Non bada a spese perché pensa a un futuro, ancora lontano, quando il petrolio diminuirà o sarà meno importante di oggi. A Claudio Martini, presidente della Regione, alla guida di una missione che tenta di aprire nuovi mercati, s'illuminano gli occhi. Così rilancia: «Ho visto i progetti per i musei Guggenheim Abu Dhabi e Louvre Abu Dhabi. Ecco, io credo che non sarà impossibile, in un futuro poco lontano, di parlare degli Uffizi di Abu Dhabi, nelle forme che potremo studiare con il governo. Sapete, la Toscana ha quasi il 50% delle opere d'arte del mondo e molte non trovano spazio nei nostri musei che sono strapieni...». Una proposta? Una provocazione? Del resto, anche tempo fa, durante una visita istituzionale in Giappone, lo stesso governatore aveva pensato di portare la Venere del Botticelli a Tokio. Suscitando un vespaio di polemiche. Ma qui, in un emirato che ricava 85 milioni di euro al giorno dal petrolio (sì, avete letto bene...), Martini fa un briefing coi giornalisti per spiegare bene l'idea. Prima racconta che Al Mansoori gli ha rivelato un aneddoto: «E' stato a Firenze, mangiò dal Latini dove quasi gli imposero di mangiare una monumentale bistecca...». Poi il governatore dice: «Non vedo niente di male, in un momento di crisi come questo a usare il nostro patrimonio culturale come veicolo per gli affari. Se l'hanno fatto la fondazione Guggenheim di New York e addirittura il Louvre, non vedo scandali a proporre gli Uffizi».
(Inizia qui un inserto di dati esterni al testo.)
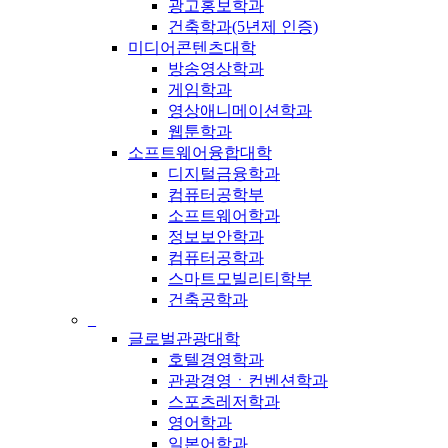
광고홍보학과
건축학과(5년제 인증)
미디어콘텐츠대학
방송영상학과
게임학과
영상애니메이션학과
웹툰학과
소프트웨어융합대학
디지털금융학과
컴퓨터공학부
소프트웨어학과
정보보안학과
컴퓨터공학과
스마트모빌리티학부
건축공학과
_
글로벌관광대학
호텔경영학과
관광경영ㆍ컨벤션학과
스포츠레저학과
영어학과
일본어학과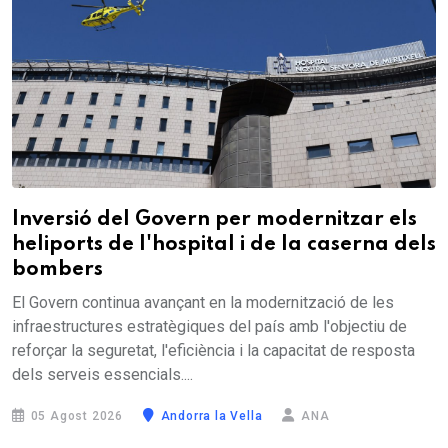
Inversió del Govern per modernitzar els
heliports de l'hospital i de la caserna dels
bombers
El Govern continua avançant en la modernització de les
infraestructures estratègiques del país amb l'objectiu de
reforçar la seguretat, l'eficiència i la capacitat de resposta
dels serveis essencials....
05 Agost 2026
Andorra la Vella
ANA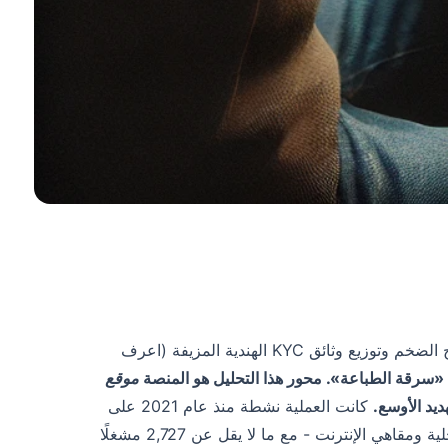
يكشف هذا التقرير عن عملية إجرامية منظمة واسعة النطاق متورطة في الإنتاج الضخم وتوزيع وثائق KYC الهندية المزيفة (اعرف
«سرقة الطباعة». محور هذا التحليل هو المنصة
موقع
يد الأوسع.
كانت العملية نشطة منذ عام 2021 على
الأقل وتستخدم شبكة من الشركات التابعة - مثل متاجر الهواتف المحمولة المحلية ومقاهي الإنترنت - مع ما لا يقل عن 2,727 مشغلًا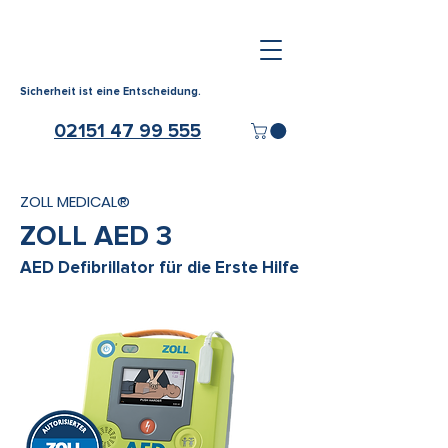
Sicherheit ist eine Entscheidung.
02151 47 99 555
ZOLL MEDICAL®
ZOLL AED 3
AED Defibrillator für die Erste Hilfe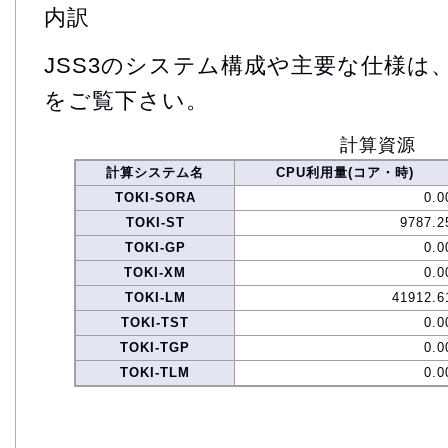
内訳
JSS3のシステム構成や主要な仕様は
をご覧下さい。
計算資源
計算システム名
CPU利用量(コア・時)
TOKI-SORA
0.0
TOKI-ST
9787.2
TOKI-GP
0.0
TOKI-XM
0.0
TOKI-LM
41912.6
TOKI-TST
0.0
TOKI-TGP
0.0
TOKI-TLM
0.0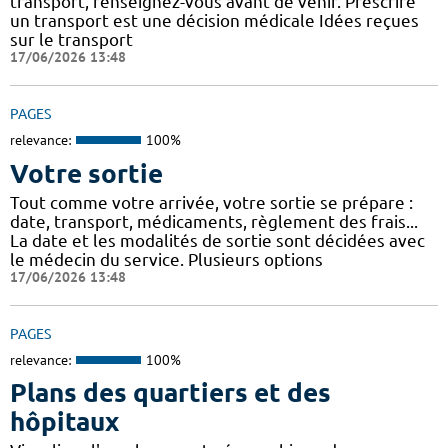
transport, renseignez-vous avant de venir. Prescrire
un transport est une décision médicale Idées reçues
sur le transport
17/06/2026 13:48
PAGES
relevance:
100%
Votre sortie
Tout comme votre arrivée, votre sortie se prépare :
date, transport, médicaments, règlement des frais...
La date et les modalités de sortie sont décidées avec
le médecin du service. Plusieurs options
17/06/2026 13:48
PAGES
relevance:
100%
Plans des quartiers et des
hôpitaux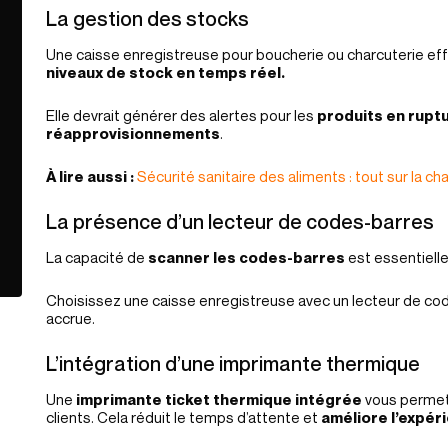
La gestion des stocks
Une caisse enregistreuse pour boucherie ou charcuterie ef
niveaux de stock en temps réel.
Elle devrait générer des alertes pour les
produits en rupt
réapprovisionnements
.
À lire aussi :
Sécurité sanitaire des aliments : tout sur la cha
La présence d’un lecteur de codes-barres
La capacité de
scanner les codes-barres
est essentiell
Choisissez une caisse enregistreuse avec un lecteur de cod
accrue.
L’intégration d’une imprimante thermique
Une
imprimante ticket thermique intégrée
vous permet
clients. Cela réduit le temps d’attente et
améliore l’expéri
Nella mente di Martini, che in passato aveva chiesto maggiore autonomia delle Regioni nella tutela e nella gestione dei beni culturali, la lampadina si è accesa, appunto, domenica pomeriggio, durante la visita ai progetti della Saadiyat Island, l'Isola della felicità di Abu Dhabi, dove figurano i plastici del nuovo Guggenheim e del nuovo Louvre. Accanto ai quali c'è un pannello che spiega che gli Emirati Arabi pagheranno al Louvre 525 milioni di dollari per il marchio e 720 milioni di dollari per la concessione di opere in mostra. In tutto circa un miliardo di euro. Contratto per 15 anni. Come potrebbe svilupparsi questa collaborazione fra Abu Dhabi e gli Uffizi? Per far andare avanti l'idea, serve prima di tutto il sì del governo e quindi un tavolo ufficiale fra Roma e Abu Dhabi. Martini è pronto a fere opera di persuasione, sostenendo che l'arte può aprire le porte ai rapporti internazionali e al business. Certo, potrebbe non mancare chi obietterà che è pericoloso «esportare» un pezzo di Uffizi perché chi vuoi vedere la Primavera, la Venere e il Tondo Doni dovrà sempre venire a Firenze. Martini pensa però alle Opere conservate in cantina, a quelle «mai viste», o ancora da restaurare dopo l'alluvione di 43 anni fa. Che potrebbero trovare finanziatori per il restauro. Prima di essere mostrate, come oggetti del genio «Italians», in un nuovo museo sulla Sabbia del Golfo Persico.

Postilla

Leggendo ieri agenzie stampa e articoli che riportavano le esternazioni di Claudio Martini, presidente della Regione Toscana, sembrava di essere tornati sul set di Totòtruffa ’62, nell’immortale sketch della vendita della fontana di Trevi.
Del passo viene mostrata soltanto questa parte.